▸ **The task**
All of the entries below need repeating exactly, apart from their images.

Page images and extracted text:
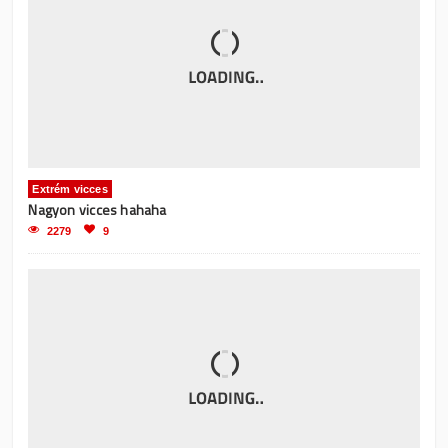
Extrém vicces
Nagyon vicces hahaha
2279
9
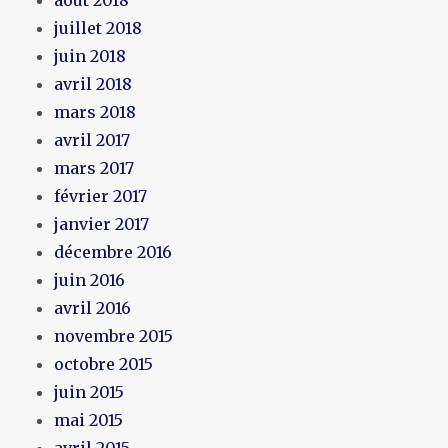
juillet 2018
juin 2018
avril 2018
mars 2018
avril 2017
mars 2017
février 2017
janvier 2017
décembre 2016
juin 2016
avril 2016
novembre 2015
octobre 2015
juin 2015
mai 2015
avril 2015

▸ **Answer to this exercise**
Extrém vicces
Nagyon vicces hahaha
2279
9
juillet 2018
juin 2018
avril 2018
mars 2018
avril 2017
mars 2017
février 2017
janvier 2017
décembre 2016
juin 2016
avril 2016
novembre 2015
octobre 2015
juin 2015
mai 2015
avril 2015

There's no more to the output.